Process groups, sessions, namespaces. A process isn’t an isolated atom — it’s part of a group (signals), a session (controlling terminal), a cgroup (resource caps), and on Linux a set of namespaces (PID, network, mount, UTS, IPC, user). Containers are just “processes in a different set of namespaces.”

Why does Linux call its PCB 'task_struct' and not 'process'?

Because Linux unified processes and threads under one struct. A “task” is a schedulable entity; whether it shares its address space and file table with others determines whether userspace calls it a thread or a process. The kernel doesn’t really distinguish — clone() with CLONE_THREAD produces a task that shares everything, clone() with nothing shared produces a task that shares nothing (i.e. a process). One scheduler, one data structure, two names depending on the flags.

A subtle trade-off: the kernel-stack-per-task model (Linux, BSD) gives each task a dedicated kernel stack, which makes syscalls and signal handling clean but uses memory (8 KB per task × millions of tasks adds up on huge servers). Some systems experiment with shared kernel stacks for short-lived tasks; nobody has shipped this at scale.

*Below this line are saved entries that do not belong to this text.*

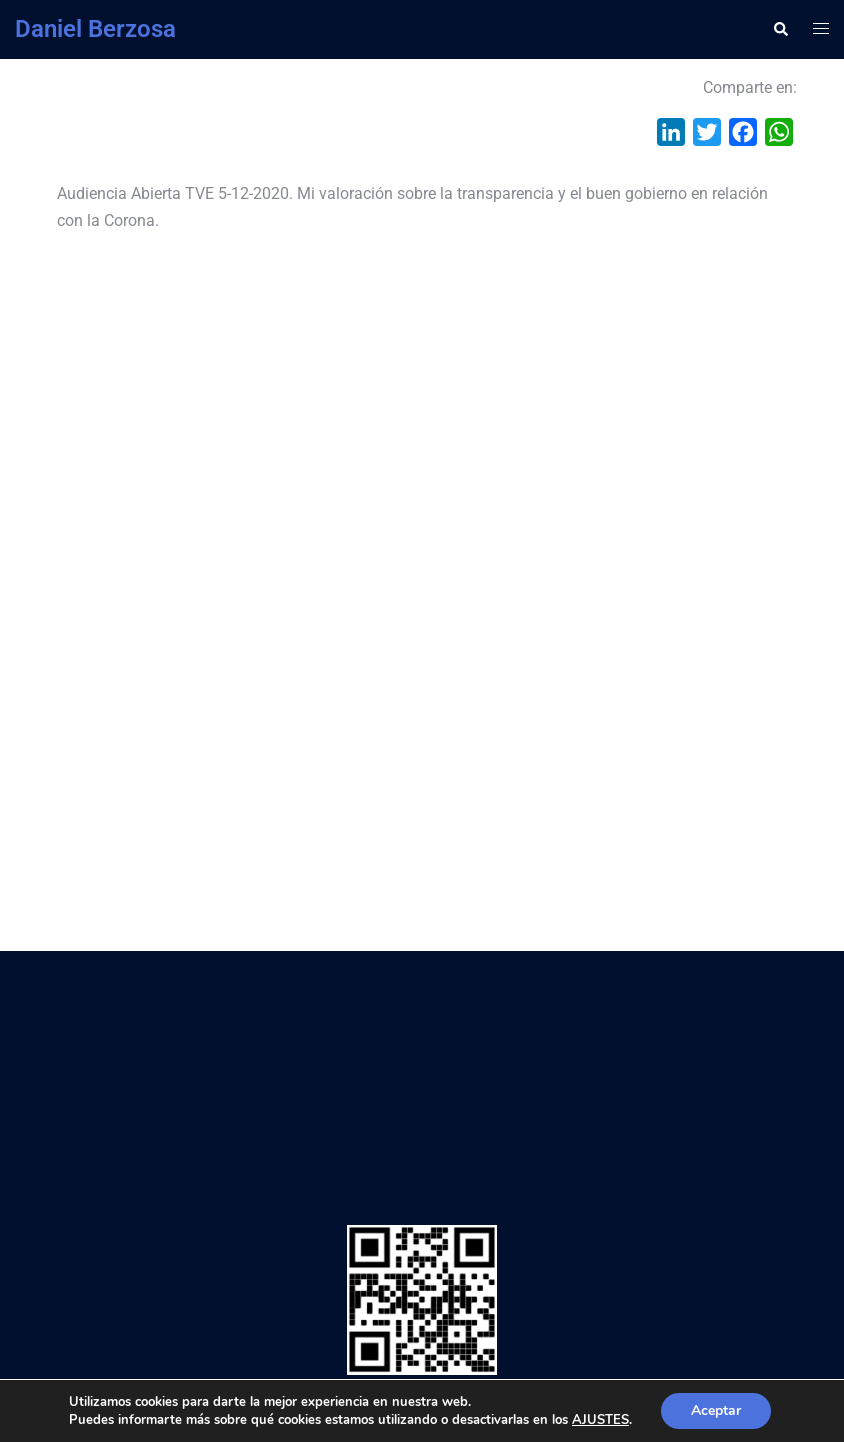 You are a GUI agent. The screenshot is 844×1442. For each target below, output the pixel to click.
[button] (780, 29)
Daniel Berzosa (95, 29)
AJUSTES (600, 1420)
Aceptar (716, 1410) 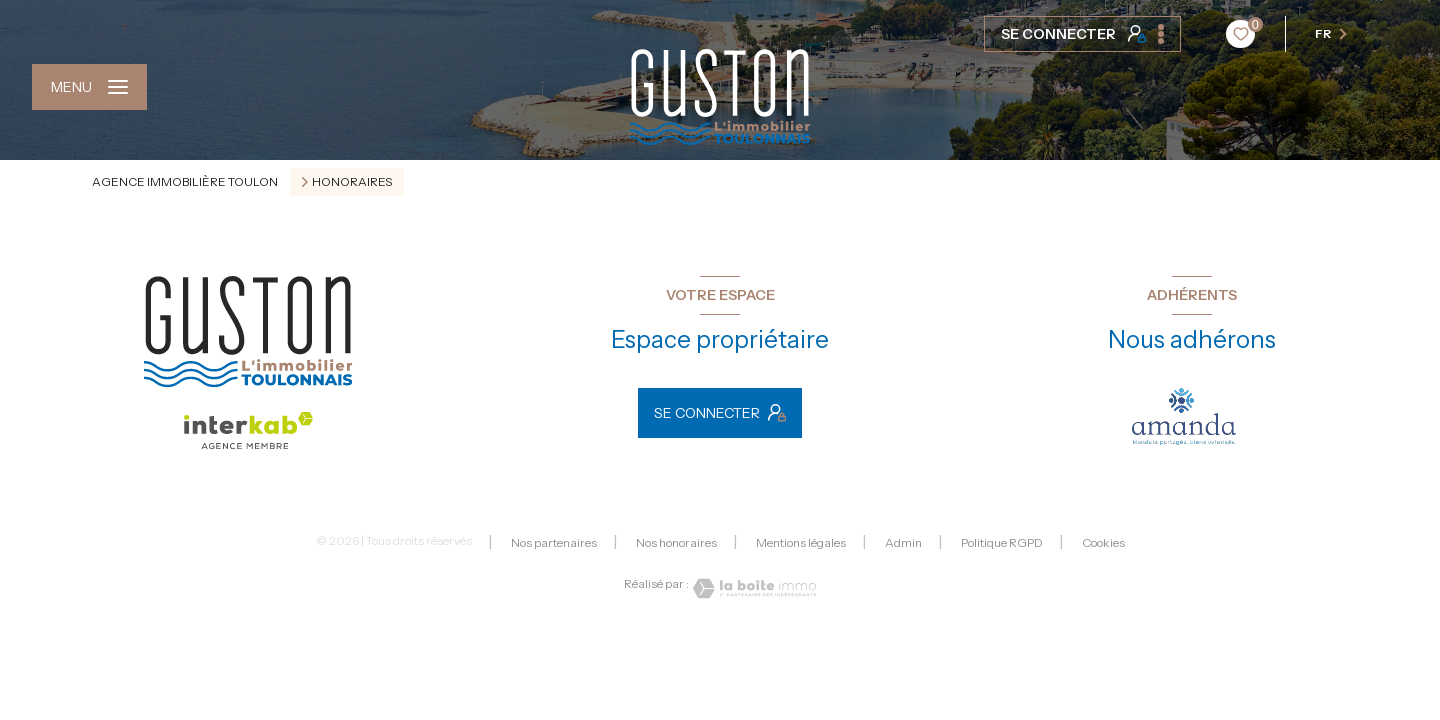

When this is asked in interviews#

Constantly. “What is a process?” is a screen filter; the strong answer mentions address space, PCB, state machine, isolation, and PID. The weak answer says “a running program” and stops.

Follow-ups:

“Draw the process state diagram and label the transitions.” Foundational.
“What’s in the PCB?” Tests whether you’ve actually looked at kernel data structures. Mid-level.
“What’s the difference between a process and a thread?” Tests whether you understand it’s about sharing flags, not a fundamentally different mechanism. Mid-level.
“What happens to file descriptors when you fork? When you exec?” Tests UNIX fluency. Mid-level.
“How does a zombie process get cleaned up? What if init dies?” Tests edge cases. Senior.
“Walk through what a Linux namespace adds to the PCB.” Tests containers fluency. Senior.

A second context: systems-design questions where you’re asked how many processes a particular service should use vs. threads vs. async tasks. The strong answer reaches for the isolation / cost / sharing axes from the trade-offs section, not a memorised recipe.